Nowy Hyundai i10 (2013) - o poziom wyżej [pierwsza jazda autokult.pl]
Hyundai i10 to typowy przedstawiciel segmentu A, którego naturalnym środowiskiem jest miasto. Jego ostatnie wcielenie już kończy swój żywot – jeszcze tej jesieni do salonów wjedzie najnowsza generacja tego malca, którą miałem okazję poznać kilka dni temu na krętych serpentynach Sardynii. Zaraz, coś tu nie gra…
24.10.2013 | aktual.: 28.03.2023 15:49
Nowy Hyundai i10 (2013) - pierwsza jazda
Hyundai i10 to typowy przedstawiciel segmentu A, którego naturalnym środowiskiem jest miasto. Jego ostatnie wcielenie już kończy swój żywot – jeszcze tej jesieni do salonów wjedzie najnowsza generacja tego malca, którą miałem okazję poznać kilka dni temu na krętych serpentynach Sardynii. Zaraz, coś tu nie gra…
No właśnie – jak i10, miejskie auto, prezentuje się w takiej okolicy? Wbrew pozorom nie jest to taki zły pomysł. i10 to mały samochód, więc oczywiste jest, że w miejskiej dżungli poradzi sobie znakomicie. Hyundai, pokazując swoje najnowsze dziecko na drogach, po których prowadzi jeden z najbardziej krętych rajdów świata, postawił przed nim nie lada wyzwanie.
Wyjeżdżająca już z salonów generacja Hyundaia i10 to raczej pudełkowe auto, które chociaż wciąż nieźle się sprzedaje, daleko mu do liderów segmentu. Stylistykę wąskiego i wysokiego nadwozia uratował trochę facelifting sprzed kilku lat, który optycznie nieco przysadził samochód do ziemi. Niestety, fizyki się nie oszuka – wymiary karoserii tego małego Hyundaia działały na jego niekorzyść na każdym zakręcie.
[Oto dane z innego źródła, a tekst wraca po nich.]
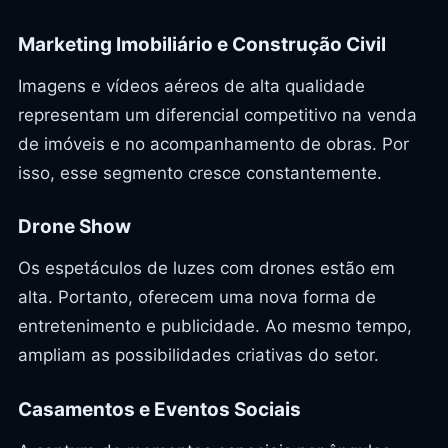
Marketing Imobiliário e Construção Civil
Imagens e vídeos aéreos de alta qualidade
representam um diferencial competitivo na venda
de imóveis e no acompanhamento de obras. Por
isso, esse segmento cresce constantemente.
Drone Show
Os espetáculos de luzes com drones estão em
alta. Portanto, oferecem uma nova forma de
entretenimento e publicidade. Ao mesmo tempo,
ampliam as possibilidades criativas do setor.
Casamentos e Eventos Sociais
Teraz przyszedł czas na zmiany. Nowa generacja i10 to kolejny krok koreańskiej marki w stronę Europy. I chyba ostatni. Hyundai dotarł na miejsce - i widać to już nawet po wyglądzie auta. O ile jeszcze kilka lat temu producent mógł mieć kompleksy wobec doświadczonych na Starym Kontynencie marek, tak teraz staje z nimi w szranki i walczy jak równy z równym.
Na pierwszy rzut oka zmienił się głównie wygląd i10. Mały Hyundai nieco się wydłużył i stracił kilka centymetrów wysokości. Na pochwałę zasługuje to, że styliści marki pomogli przejść i10 przez te zmiany w dobrym stylu. Przód wygląda teraz naprawdę zadziornie, a od boku auto sprawia wrażenie dosyć przysadzistego, mimo proporcji charakterystycznych dla segmentu A. Sądzę, że to zasługa dolnej listwy oraz ostrego przetłoczenia na wysokości klamek. Te krawędzie optycznie zmniejszają odległość od dołu nadwozia do dolnej linii okien.
Zmiany na lepsze zaszły także we wnętrzu i10. Deska rozdzielcza wygląda nowocześnie, ale jest pozbawiona zbędnych fajerwerków. Dzięki temu auto powinno trafić w gusta klientów młodszych niż do tej pory, a jednocześnie bardziej konserwatywni nabywcy wciąż będą nim zainteresowani. Tak zresztą opisuje swoich nowych odbiorców Hyundai. Marka chce teraz lepiej dopasować się do potrzeb młodych. Co z tego wyjdzie? Przekonamy się z czasem.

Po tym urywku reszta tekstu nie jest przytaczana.